Cette déception a conduit Meta à revoir son organisation autour d’équipes plus petites et extrêmement spécialisées. Zuckerberg dit avoir consacré personnellement beaucoup de temps au recrutement de chercheurs et avoir littéralement installé la nouvelle équipe de recherche autour de son propre espace de travail.

Meta augmente simultanément ses investissements informatiques. L’entreprise construit plusieurs gigawatts de capacité de calcul et travaille déjà sur les générations qui succéderont à son modèle interne Watermelon. Zuckerberg ne cache pas son ambition : Meta ne veut pas simplement utiliser les meilleurs modèles disponibles.

« Ce n’est pas nous », répond-il lorsqu’on lui suggère que Meta pourrait se contenter de rester légèrement derrière les laboratoires de pointe. Il décrit plutôt Meta comme une entreprise technologique intégrée qui veut maîtriser les centres de données, les puces, les infrastructures, les modèles et les applications.

Cette course exige évidemment d’immenses infrastructures. Zuckerberg consacre une partie importante de l’entretien aux critiques croissantes visant les centres de données. Il distingue les entreprises qui s’installent durablement dans une région des promoteurs spéculatifs qui cherchent simplement à obtenir un terrain ou une connexion électrique avant de revendre leur projet.

Selon lui, un centre de données doit créer suffisamment de retombées locales pour conserver l’acceptabilité sociale nécessaire à son développement. Il cite notamment des revenus fiscaux, des emplois et des programmes de formation destinés aux métiers spécialisés.

La conclusion est pragmatique : « Si nous créons une technologie qui ne crée pas d’emplois ou de prospérité largement partagée, ou si les infrastructures que nous construisons n’aident pas les communautés locales, cela ne pourra tout simplement pas continuer. »

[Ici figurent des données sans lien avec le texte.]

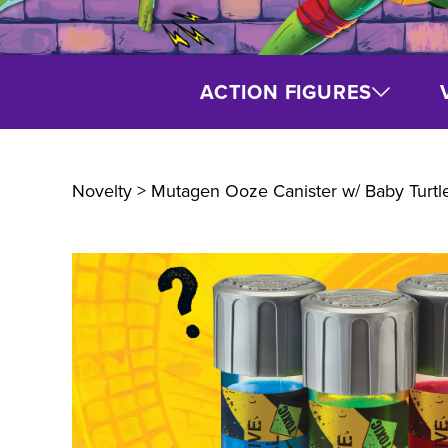
ACTION FIGURES
Novelty
> Mutagen Ooze Canister w/ Baby Turtl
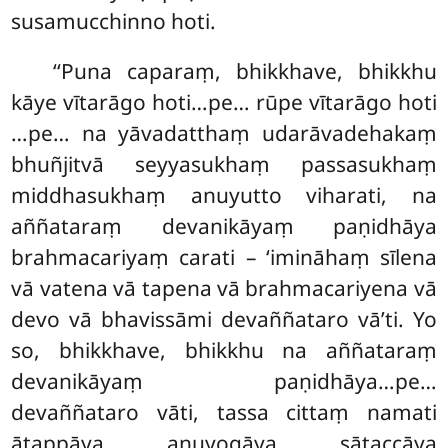
susamucchinno hoti.
‘‘Puna caparaṃ, bhikkhave, bhikkhu
kāye vītarāgo hoti…pe… rūpe vītarāgo hoti
…pe… na yāvadatthaṃ udarāvadehakaṃ
bhuñjitvā seyyasukhaṃ passasukhaṃ
middhasukhaṃ anuyutto viharati, na
aññataraṃ devanikāyaṃ paṇidhāya
brahmacariyaṃ carati – ‘imināhaṃ sīlena
vā vatena vā tapena vā brahmacariyena vā
devo vā bhavissāmi devaññataro vā’ti. Yo
so, bhikkhave, bhikkhu na aññataraṃ
devanikāyaṃ paṇidhāya…pe…
devaññataro vāti, tassa cittaṃ namati
ātappāya anuyogāya sātaccāya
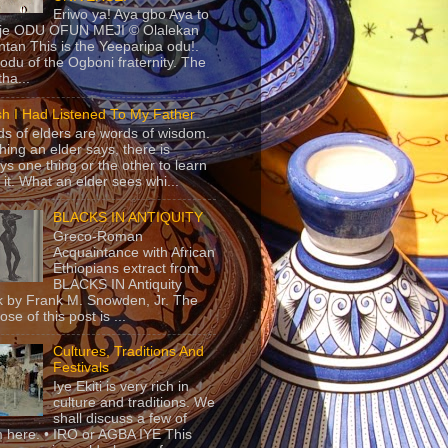
Eriwo ya! Aya gbo Aya to
 je ODU OFUN MEJI © Olalekan
tan This is the Yeeparipa odu!.
odu of the Ogboni fraternity. The
 tha...
sh I Had Listened To My Father
s of elders are words of wisdom.
hing an elder says, there is
ys one thing or the other to learn
 it. What an elder sees whi...
BLACKS IN ANTIQUITY
Greco-Roman
Acquaintance with African
Ethiopians extract from
BLACKS IN Antiquity
 by Frank M. Snowden, Jr. The
se of this post is ...
Cultures, Traditions And
Festivals
Iye Ekiti is very rich in
culture and traditions. We
shall discuss a few of
 here. • IRO or AGBA IYE This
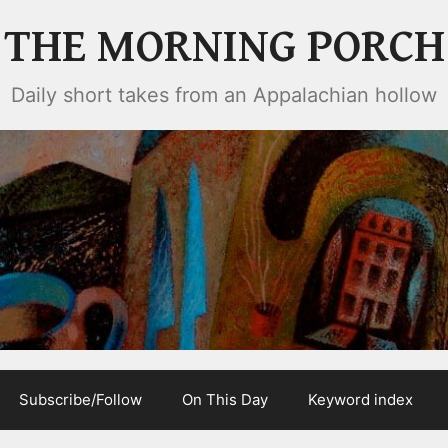
THE MORNING PORCH
Daily short takes from an Appalachian hollow
Subscribe/Follow
On This Day
Keyword index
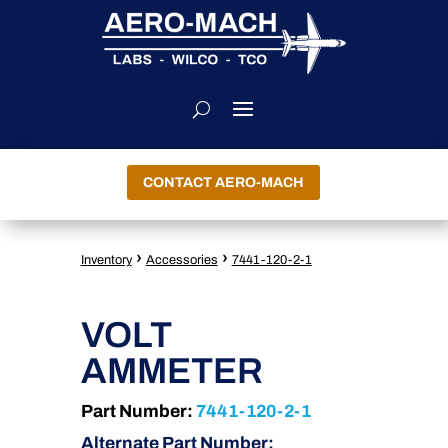
CONTACT AERO-MACH
›
›
Inventory
Accessories
7441-120-2-1
VOLT
AMMETER
Part Number:
7441-120-2-1
Alternate Part Number:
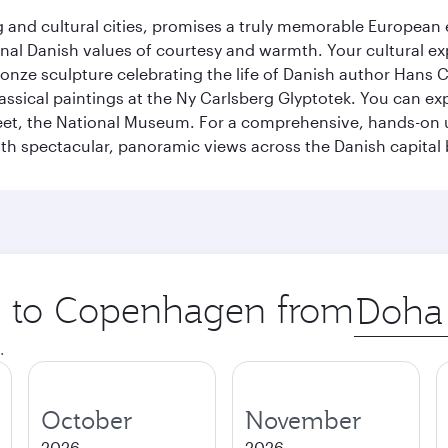
d cultural cities, promises a truly memorable European exp
onal Danish values of courtesy and warmth. Your cultural exp
ronze sculpture celebrating the life of Danish author Hans Ch
classical paintings at the Ny Carlsberg Glyptotek. You can e
seet, the National Museum. For a comprehensive, hands-on u
th spectacular, panoramic views across the Danish capital 
ip to Copenhagen from
Origin
city
.
October
November
2026
2026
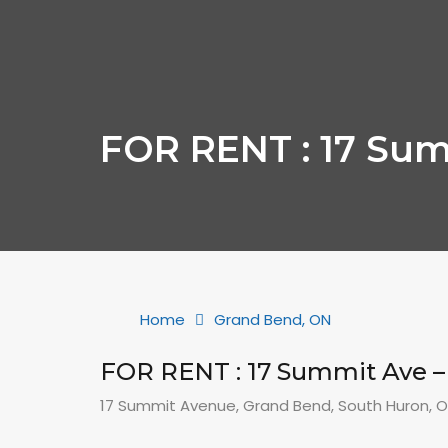
FOR RENT : 17 Sum
Home
Grand Bend, ON
FOR RENT : 17 Summit Ave 
17 Summit Avenue, Grand Bend, South Huron, 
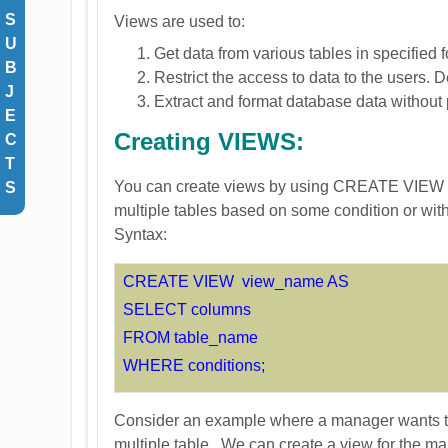
S
Views are used to:
U
Get data from various tables in specified 
B
Restrict the access to data to the users.
J
Extract and format database data without p
E
Creating VIEWS:
C
T
You can create views by using CREATE VIEW sta
S
multiple tables based on some condition or with
Syntax:
CREATE VIEW view_name AS
SELECT columns
FROM table_name
WHERE conditions;
Consider an example where a manager wants to 
multiple table. We can create a view for the m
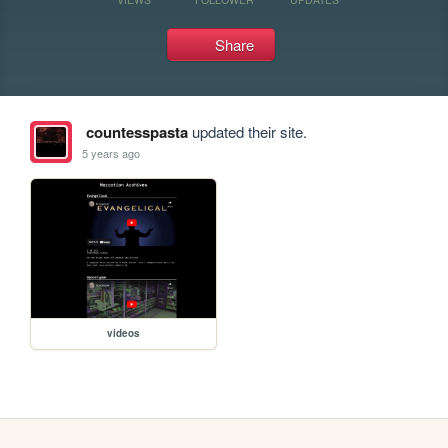
Share
countesspasta
updated their site.
5 years ago
videos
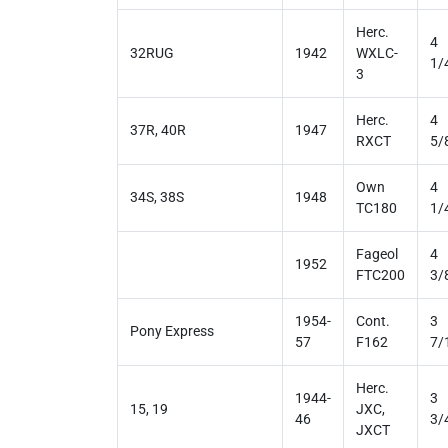
Herc.
4
32RUG
1942
WXLC-
1/
3
Herc.
4
37R, 40R
1947
RXCT
5/
Own
4
34S, 38S
1948
TC180
1/
Fageol
4
1952
FTC200
3/
1954-
Cont.
3
Pony Express
57
F162
7/
Herc.
1944-
3
15, 19
JXC,
46
3/
JXCT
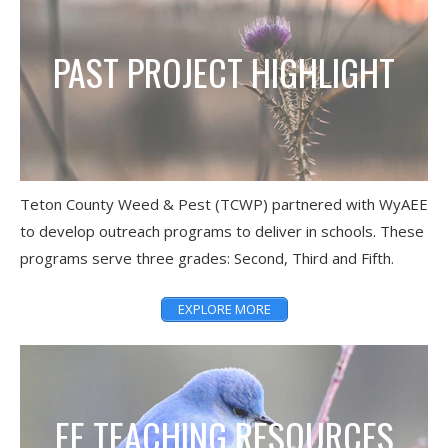
PAST PROJECT HIGHLIGHT
Teton County Weed & Pest (TCWP) partnered with WyAEE
to develop outreach programs to deliver in schools. These
programs serve three grades: Second, Third and Fifth.
EXPLORE MORE
EE TEACHING RESOURCES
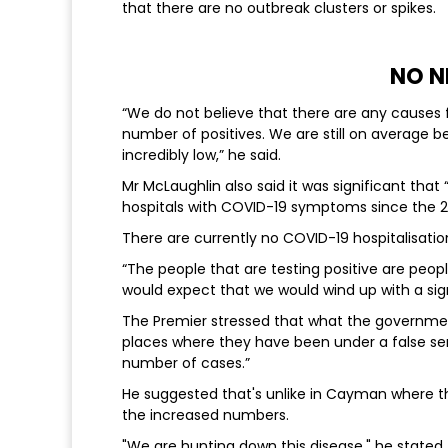
that there are no outbreak clusters or spikes.
NO N
“We do not believe that there are any causes f
number of positives. We are still on average be
incredibly low,” he said.
Mr McLaughlin also said it was significant that
hospitals with COVID-19 symptoms since the 27t
There are currently no COVID-19 hospitalisation
“The people that are testing positive are peop
would expect that we would wind up with a sig
The Premier stressed that what the governmen
places where they have been under a false se
number of cases.”
He suggested that's unlike in Cayman where th
the increased numbers.
"We are hunting down this disease," he stated.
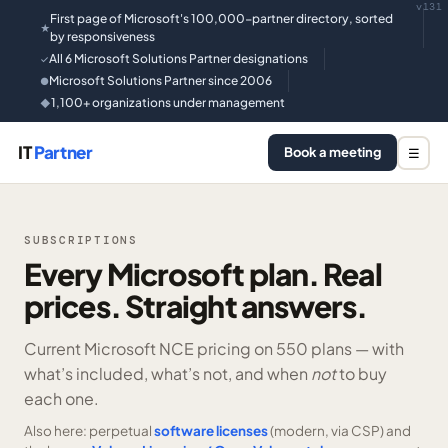
v131
First page of Microsoft's 100,000-partner directory, sorted
★
by responsiveness
All 6 Microsoft Solutions Partner designations
✓
Microsoft Solutions Partner since 2006
●
1,100+ organizations under management
◆
IT
Partner
Book a meeting
☰
SUBSCRIPTIONS
Every Microsoft plan. Real
prices. Straight answers.
Current Microsoft NCE pricing on
550 plans —
with
what’s included, what’s not, and when
not
to buy
each one.
Also here: perpetual
software licenses
(modern, via CSP) and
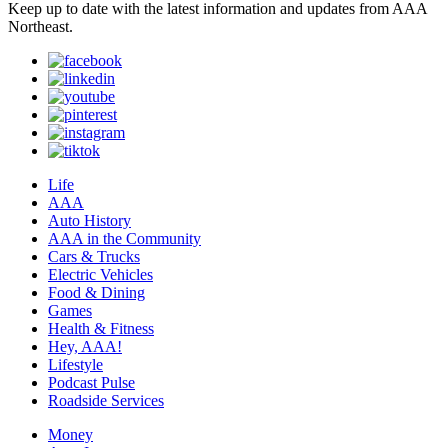
Keep up to date with the latest information and updates from AAA
Northeast.
Life
AAA
Auto History
AAA in the Community
Cars & Trucks
Electric Vehicles
Food & Dining
Games
Health & Fitness
Hey, AAA!
Lifestyle
Podcast Pulse
Roadside Services
Money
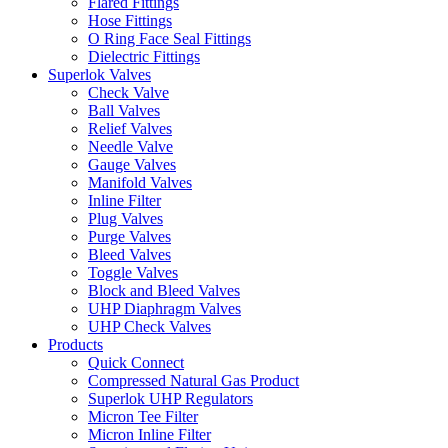
Flared Fittings
Hose Fittings
O Ring Face Seal Fittings
Dielectric Fittings
Superlok Valves
Check Valve
Ball Valves
Relief Valves
Needle Valve
Gauge Valves
Manifold Valves
Inline Filter
Plug Valves
Purge Valves
Bleed Valves
Toggle Valves
Block and Bleed Valves
UHP Diaphragm Valves
UHP Check Valves
Products
Quick Connect
Compressed Natural Gas Product
Superlok UHP Regulators
Micron Tee Filter
Micron Inline Filter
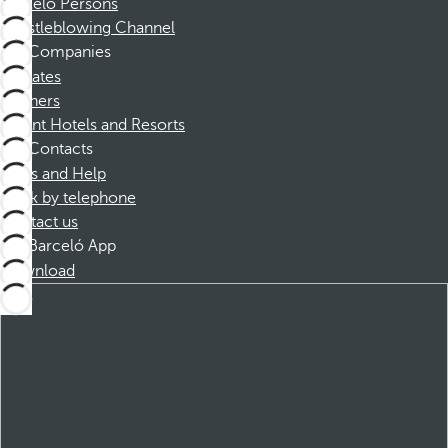
Barceló Persons
Whistleblowing Channel
Companies
Affiliates
Partners
Dorint Hotels and Resorts
Contacts
FAQs and Help
Book by telephone
Contact us
Barceló App
Download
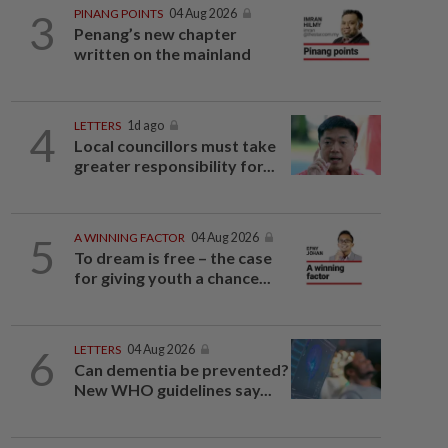
3
PINANG POINTS
04 Aug 2026
Penang’s new chapter
written on the mainland
4
LETTERS
1d ago
Local councillors must take
greater responsibility for...
5
A WINNING FACTOR
04 Aug 2026
To dream is free – the case
for giving youth a chance...
6
LETTERS
04 Aug 2026
Can dementia be prevented?
New WHO guidelines say...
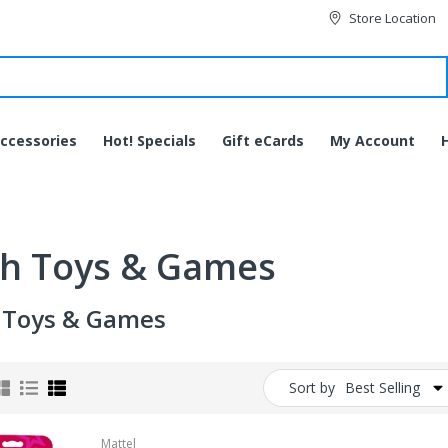
Store Location
ccessories
Hot! Specials
Gift eCards
My Account
h Toys & Games
 Toys & Games
Sort by
Best Selling
JVC HA-EC20BT-B
Bluetooth Wireless Sports
Mattel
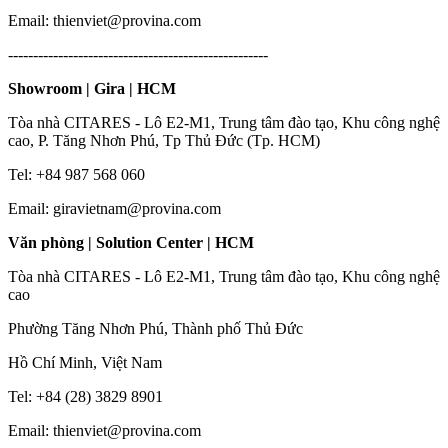
Email: thienviet@provina.com
----------------------------------------------------
Showroom | Gira | HCM
Tòa nhà CITARES - Lô E2-M1, Trung tâm đào tạo, Khu công nghệ
cao, P. Tăng Nhơn Phú, Tp Thủ Đức (Tp. HCM)
Tel: +84 987 568 060
Email: giravietnam@provina.com
Văn phòng | Solution Center | HCM
Tòa nhà CITARES - Lô E2-M1, Trung tâm đào tạo, Khu công nghệ
cao
Phường Tăng Nhơn Phú, Thành phố Thủ Đức
Hồ Chí Minh, Việt Nam
Tel: +84 (28) 3829 8901
Email: thienviet@provina.com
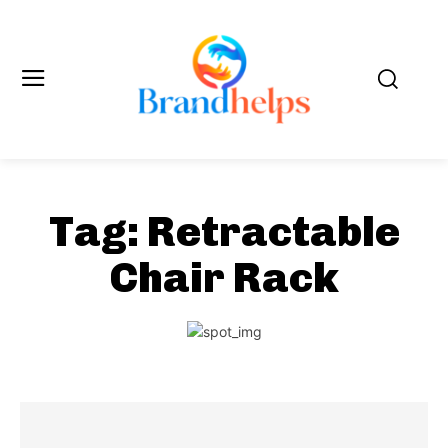
Tag:
Retractable
Chair Rack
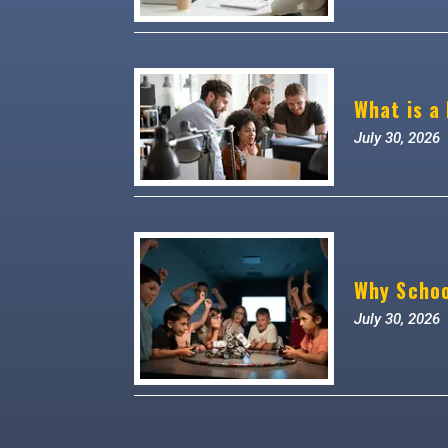
What is a
July 30, 2026
Why Schoo
July 30, 2026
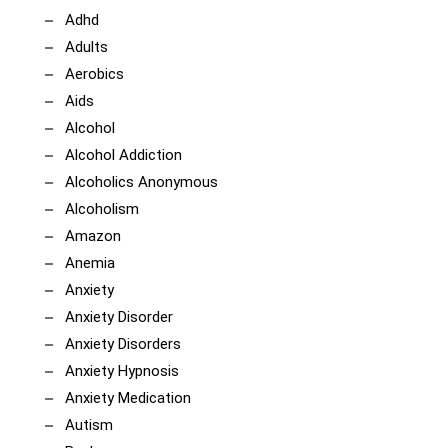
Adhd
Adults
Aerobics
Aids
Alcohol
Alcohol Addiction
Alcoholics Anonymous
Alcoholism
Amazon
Anemia
Anxiety
Anxiety Disorder
Anxiety Disorders
Anxiety Hypnosis
Anxiety Medication
Autism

Derrière Muse se trouve enfin une différence fondamentale dans la manière dont Zuckerberg présente l’avenir de l’intelligence artificielle. Alors que l’industrie parle beaucoup de remplacement des travailleurs et d’automatisation, il affirme que la fonction principale de l’IA sera selon lui la création de nouvelles choses.

Cette vision sert également à justifier le concept de « superintelligence personnelle » défendu par Meta. Zuckerberg ne souhaite pas qu’une poignée de spécialistes décide quelles questions les systèmes les plus puissants devraient résoudre. Chaque individu devrait, selon lui, pouvoir orienter son intelligence artificielle vers ses propres priorités.

Cela pourrait concerner la création d’une entreprise ou la recherche scientifique, mais également des préoccupations beaucoup plus ordinaires : préparer une activité avec ses enfants, améliorer ses relations, surveiller sa santé ou organiser son quotidien.

Muse devient ainsi beaucoup plus qu’un nouveau produit dans le discours de Zuckerberg. C’est la démonstration de la stratégie que Meta entend suivre dans la prochaine phase de la course à l’intelligence artificielle : construire ses propres modèles, les intégrer à un agent personnel permanent, exploiter l’effet de réseau de milliards d’utilisateurs et convaincre le public qu’une IA extrêmement bien informée sur sa vie peut malgré tout demeurer privée.

Et c’est probablement sur ce dernier point que Meta devra faire le plus gros travail de persuasion.